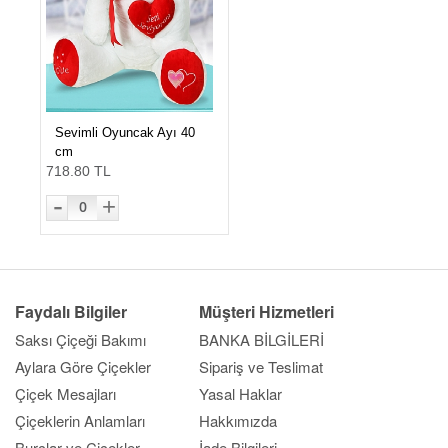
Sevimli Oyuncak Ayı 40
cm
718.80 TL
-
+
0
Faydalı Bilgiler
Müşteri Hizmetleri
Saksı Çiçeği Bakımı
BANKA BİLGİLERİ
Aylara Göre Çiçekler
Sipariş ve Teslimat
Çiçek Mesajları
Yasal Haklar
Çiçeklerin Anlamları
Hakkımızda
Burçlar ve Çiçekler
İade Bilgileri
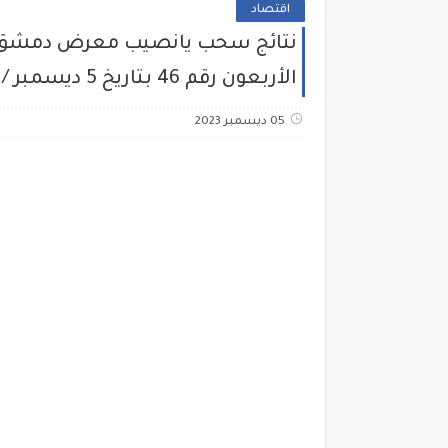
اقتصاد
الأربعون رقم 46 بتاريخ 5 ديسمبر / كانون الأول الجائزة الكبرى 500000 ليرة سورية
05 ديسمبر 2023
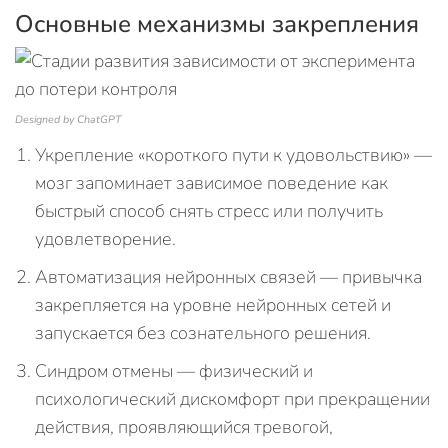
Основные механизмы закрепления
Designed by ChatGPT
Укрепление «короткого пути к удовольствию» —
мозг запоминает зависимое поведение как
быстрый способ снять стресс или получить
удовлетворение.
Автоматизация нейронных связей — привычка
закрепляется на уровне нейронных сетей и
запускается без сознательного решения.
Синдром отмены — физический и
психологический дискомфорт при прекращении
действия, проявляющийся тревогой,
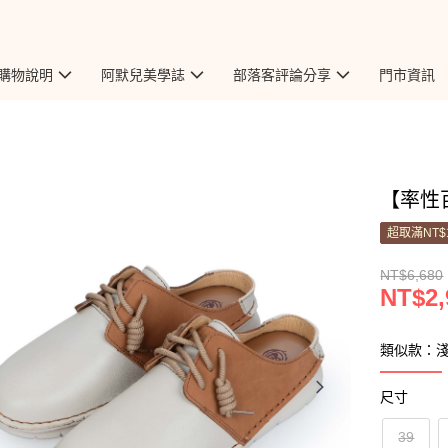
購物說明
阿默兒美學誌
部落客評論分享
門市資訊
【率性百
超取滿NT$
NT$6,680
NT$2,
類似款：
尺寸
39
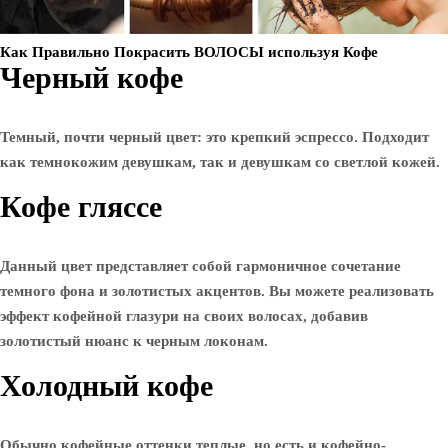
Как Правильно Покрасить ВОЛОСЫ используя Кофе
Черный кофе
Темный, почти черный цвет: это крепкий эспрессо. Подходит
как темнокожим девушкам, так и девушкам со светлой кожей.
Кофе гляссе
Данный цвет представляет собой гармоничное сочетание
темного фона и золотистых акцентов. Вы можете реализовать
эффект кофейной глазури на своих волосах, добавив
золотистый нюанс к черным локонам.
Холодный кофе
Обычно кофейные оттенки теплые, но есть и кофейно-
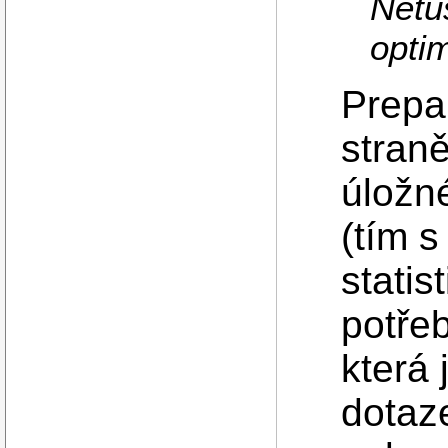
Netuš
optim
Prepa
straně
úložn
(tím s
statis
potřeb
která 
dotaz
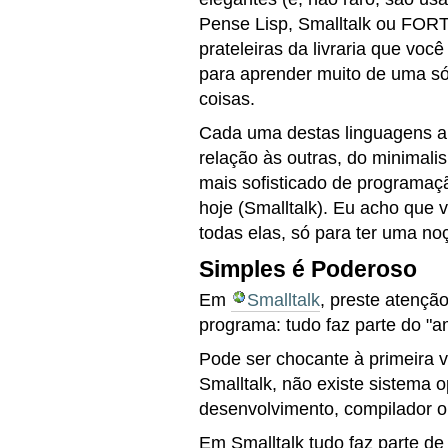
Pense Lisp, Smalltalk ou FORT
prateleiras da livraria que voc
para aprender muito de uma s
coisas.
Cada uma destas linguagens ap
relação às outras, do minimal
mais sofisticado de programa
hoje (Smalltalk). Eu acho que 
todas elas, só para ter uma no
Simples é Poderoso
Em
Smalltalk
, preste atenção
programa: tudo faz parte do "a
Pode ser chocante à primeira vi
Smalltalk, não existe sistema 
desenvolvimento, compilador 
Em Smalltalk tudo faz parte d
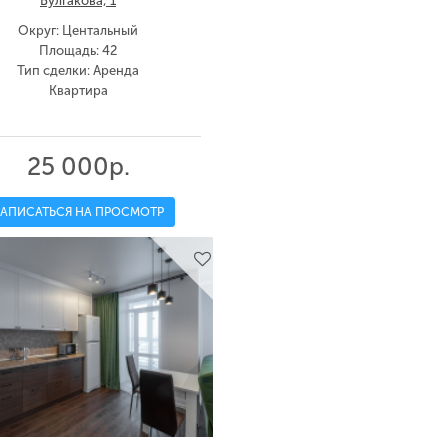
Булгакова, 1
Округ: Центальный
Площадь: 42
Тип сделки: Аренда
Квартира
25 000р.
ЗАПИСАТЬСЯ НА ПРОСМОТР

- WORK REQUEST: Everything in the entries must come back exactly, except the pictures.

- RESPONSE TO THIS EXERCISE:
Sevimli Oyuncak Ayı 40
cm
718.80 TL
-
+
0
Faydalı Bilgiler
Müşteri Hizmetleri
Saksı Çiçeği Bakımı
BANKA BİLGİLERİ
Aylara Göre Çiçekler
Sipariş ve Teslimat
Çiçek Mesajları
Yasal Haklar
Çiçeklerin Anlamları
Hakkımızda
Burçlar ve Çiçekler
İade Bilgileri
اقتصاد
الأربعون رقم 46 بتاريخ 5 ديسمبر / كانون الأول الجائزة الكبرى 500000 ليرة سورية
05 ديسمبر 2023
Основные механизмы закрепления
Designed by ChatGPT
Укрепление «короткого пути к удовольствию» —
мозг запоминает зависимое поведение как
быстрый способ снять стресс или получить
удовлетворение.
Автоматизация нейронных связей — привычка
закрепляется на уровне нейронных сетей и
запускается без сознательного решения.
Синдром отмены — физический и
психологический дискомфорт при прекращении
действия, проявляющийся тревогой,
購物說明
阿默兒美學誌
部落客評論分享
門市資訊
【率性百
超取滿NT$
NT$6,680
NT$2,
類似款：
尺寸
39
Как Правильно Покрасить ВОЛОСЫ используя Кофе
Черный кофе
Темный, почти черный цвет: это крепкий эспрессо. Подходит
как темнокожим девушкам, так и девушкам со светлой кожей.
Кофе гляссе
Данный цвет представляет собой гармоничное сочетание
темного фона и золотистых акцентов. Вы можете реализовать
эффект кофейной глазури на своих волосах, добавив
золотистый нюанс к черным локонам.
Холодный кофе
Обычно кофейные оттенки теплые, но есть и кофейно-
Netuš
optim
Prepa
straně
úložn
(tím s
statis
potřeb
která 
dotaz
Pense Lisp, Smalltalk ou FORT
prateleiras da livraria que voc
para aprender muito de uma s
coisas.
Cada uma destas linguagens ap
relação às outras, do minimal
mais sofisticado de programa
hoje (Smalltalk). Eu acho que 
todas elas, só para ter uma no
Simples é Poderoso
Em
Smalltalk
, preste atenção
programa: tudo faz parte do "a
Pode ser chocante à primeira vi
Smalltalk, não existe sistema 
desenvolvimento, compilador 
Em Smalltalk tudo faz parte d
Булгакова, 1
Округ: Центальный
Площадь: 42
Тип сделки: Аренда
Квартира
25 000р.
ЗАПИСАТЬСЯ НА ПРОСМОТР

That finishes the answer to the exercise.